The speaker discusses the company's 5% increase in the SFC order book and the challenges they face with capacity. They expect the capacity issues to improve in the fourth quarter, but it is difficult to predict how much of the order growth will be fulfilled in that time. They have faith in their ability to ramp up and are optimistic about the future.

David McGregor asks Aldo Pagliari about the impact of capacity constraints and incremental costs on margins in the third quarter. Pagliari responds that while there are some costs involved, the supply chain improvements over the past year have allowed them to focus on RCI initiatives. Nicholas Pinchuk adds that they expect to improve margins in all segments. Christopher Glenn asks Pinchuk to elaborate on the company's plans to expand capabilities in the critical industry space, and Pinchuk responds that they are still exploring options and have not reached the full potential of their initial capacity expansion.

The speaker mentions the company's capacity expansion, which can be seen in the annual report. They have added a new machine shop to improve efficiency and meet customer demands. The company has a large cash balance, which they may use for working capital, dividends, and acquisitions.

The company is constantly looking at acquiring both big and small companies, and is not afraid to make a big acquisition. They also have a war chest for this purpose, especially during high interest rates. There has been some increase in availability of larger prospects, but not much change in actionability. The company expects the technician concept to drive high-single-digit growth in the future, as there is an increase in the number of technicians and new technicians need to tool up, which may initially involve purchasing lower-end products. This was reflected in the company's recent quarter, where their tool storage business saw an increase in sales of cards.

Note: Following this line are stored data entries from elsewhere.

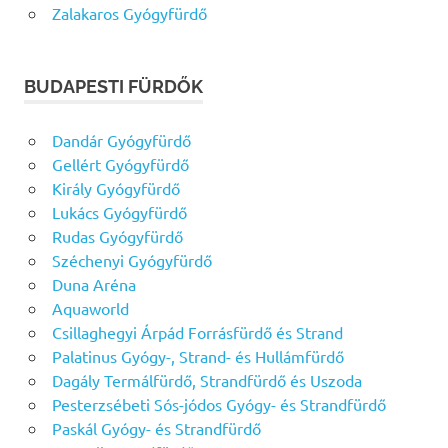
Zalakaros Gyógyfürdő
BUDAPESTI FÜRDŐK
Dandár Gyógyfürdő
Gellért Gyógyfürdő
Király Gyógyfürdő
Lukács Gyógyfürdő
Rudas Gyógyfürdő
Széchenyi Gyógyfürdő
Duna Aréna
Aquaworld
Csillaghegyi Árpád Forrásfürdő és Strand
Palatinus Gyógy-, Strand- és Hullámfürdő
Dagály Termálfürdő, Strandfürdő és Uszoda
Pesterzsébeti Sós-jódos Gyógy- és Strandfürdő
Paskál Gyógy- és Strandfürdő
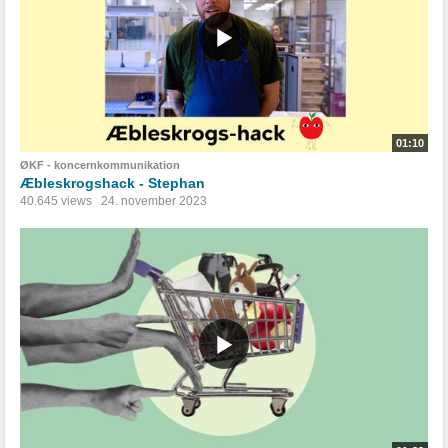
01:10
ØKF - koncernkommunikation
Æbleskrogshack - Stephan
40.645 views
24. november 2023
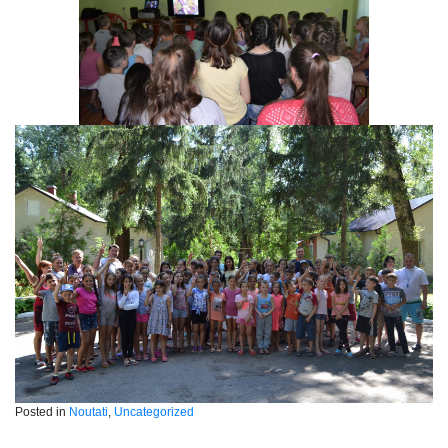
Posted in
Noutati
,
Uncategorized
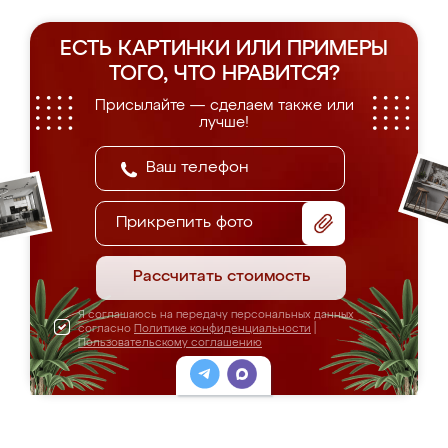
ЕСТЬ КАРТИНКИ ИЛИ ПРИМЕРЫ
ТОГО, ЧТО НРАВИТСЯ?
Присылайте — сделаем также или
лучше!
Прикрепить фото
Рассчитать стоимость
Я соглашаюсь на передачу персональных данных
согласно
Политике конфиденциальности
|
Пользовательскому соглашению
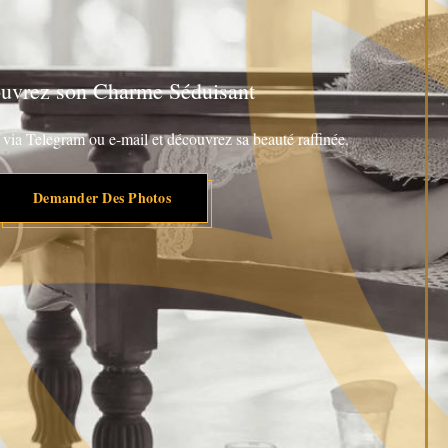
uvrez son Charme Séduisant
ia Telegram ou e-mail et découvrez sa beauté raffinée.
Demander Des Photos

In the paragraph, the speaker discusses the performance of different segments within the tools category. Hand tools performed well, while diagnostics and power tools were down. This was due to the lack of a new installation and the delayed launch of a new product. Tool storage was also down, but this was attributed to a substitution of lower value units.

During a conference call, Scott Stember and Nicholas Pinchuk discussed the company's recent financial results. Pinchuk explained that while unit sales were good, revenues were slightly lower due to a shift in product mix. He also noted that sales from the van followed the overall trend in the tools group. Stember asked about the increase in corporate expenses, to which Pinchuk attributed to stock-based compensation and long-term incentives. Luke Junk then asked about margins in the tools group, to which Pinchuk mentioned various factors such as material inflation and supply chain issues that could potentially settle down in the next year.

In the paragraph, Nicholas Pinchuk discusses the profitability of the tools group and mentions that there are no major risks or offsets to consider for next year. He also talks about how product mix and customer connections have been driving margins for the company. Pinchuk believes that the tools group is on a good trajectory and that their robust product activity has been a key factor in their success.

The company faced supply chain issues during the pandemic, which led to a focus on substitution and a decrease in new product capacity. However, now that the supply chain issues have been resolved, the company can focus on new product development again. The software businesses, such as Mitchell 1 and diagnostics, have shown strong growth and are expected to continue to drive growth in the future. The under car equipment business has also seen growth, but at a slightly lower rate, and is currently at an all-time high in profitability.

The speaker believes that the way forward for RS&I is to focus more on software and to continue improving equipment margins. They also mention that RS&I has been consistently improving and that equipment sales have been strong. The speaker believes that this trend will continue and encourages listeners to review the company's results.

This summary was generated with AI and may contain some inaccuracies.